Untuk mengetahui hubungan islam dengan kebudayaan
.
BAB II
PEMBAHASAN
A.
Pengertian
Islam dan Kebudayaan.
Pengertian
Islam bisa kita bedah dari dua aspek, yaitu aspek kebahasaan dan aspek
peristilahan. Dari segi kebahasaan, Islam berasal dari bahasa Arab yaitu dari
kata salima yang mengandung arti selamat, sentosa, dan damai.
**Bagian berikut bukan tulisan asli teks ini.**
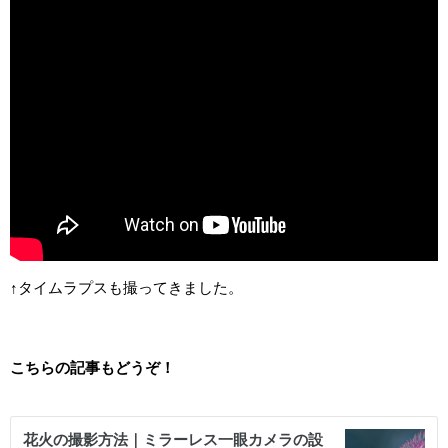
↑タイムラプスも撮ってきました。
こちらの記事もどうぞ！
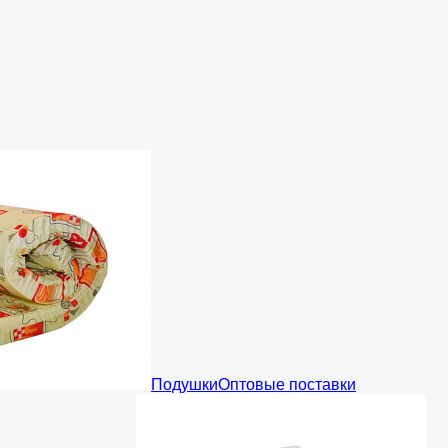
Подушки
Оптовые поставки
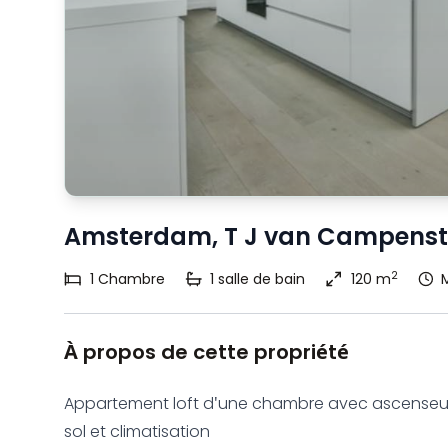
Amsterdam, T J van Campenst
2
1
Chambre
1
salle de bain
120 m
À propos de cette propriété
Appartement loft d'une chambre avec ascenseu
sol et climatisation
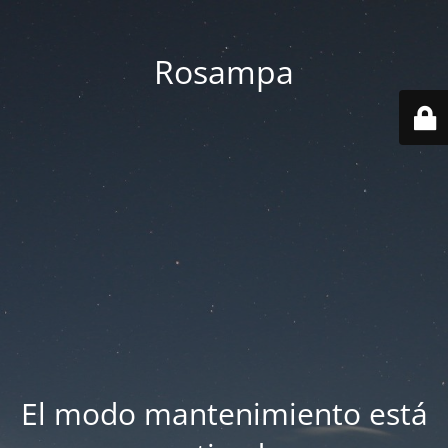
Rosampa
El modo mantenimiento está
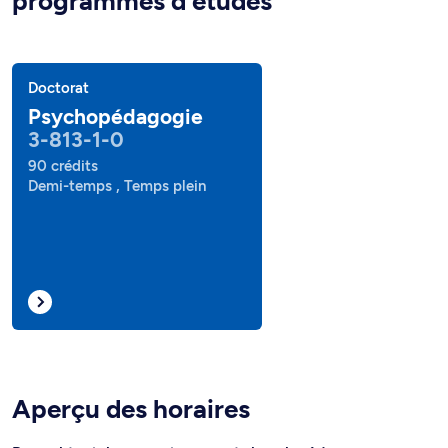
programmes d'études
Doctorat
Psychopédagogie
3-813-1-0
90 crédits
Demi-temps , Temps plein
Aperçu des horaires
Dari kata salima
selanjutnya diubah menjadi bentuk aslama yang berarti berserah diri masuk dalam
kedamaian.[1] Oleh sebab itu orang yang berserah diri, patuh,
dan taat kepada Allah swt. disebut sebagai orang Muslim.
Dari uraian tersebut, dapat ditarik
kesimpulan bahwa kata Islam dari segi kebahasaan mengandung arti patuh, tunduk,
taat, dan berserah diri kepada Allah swt. dalam upaya mencari keselamatan dan
kebahagiaan hidup di dunia dan akhirat. Hal itu dilakukan atas kesadaran dan
kemauan diri sendiri, bukan paksaan atau berpura-pura, melainkan sebagai
panggilan dari fitrah dirinya sebagai makhluk yang sejak dalam kandungan telah
menyatakan patuh dan tunduk kepada Allah.[2]
Adapun pengertian Islam menurut
istilah (Islam sebagai agama) adalah agama yang ajaran-ajarannya diwahyukan
Tuhan kepada masyarakat manusia melalui Nabi Muhammad saw. sebagai Rasul. Islam
pada hakikatnya membawa ajaran-ajaran dalam semua aspek kehidupan.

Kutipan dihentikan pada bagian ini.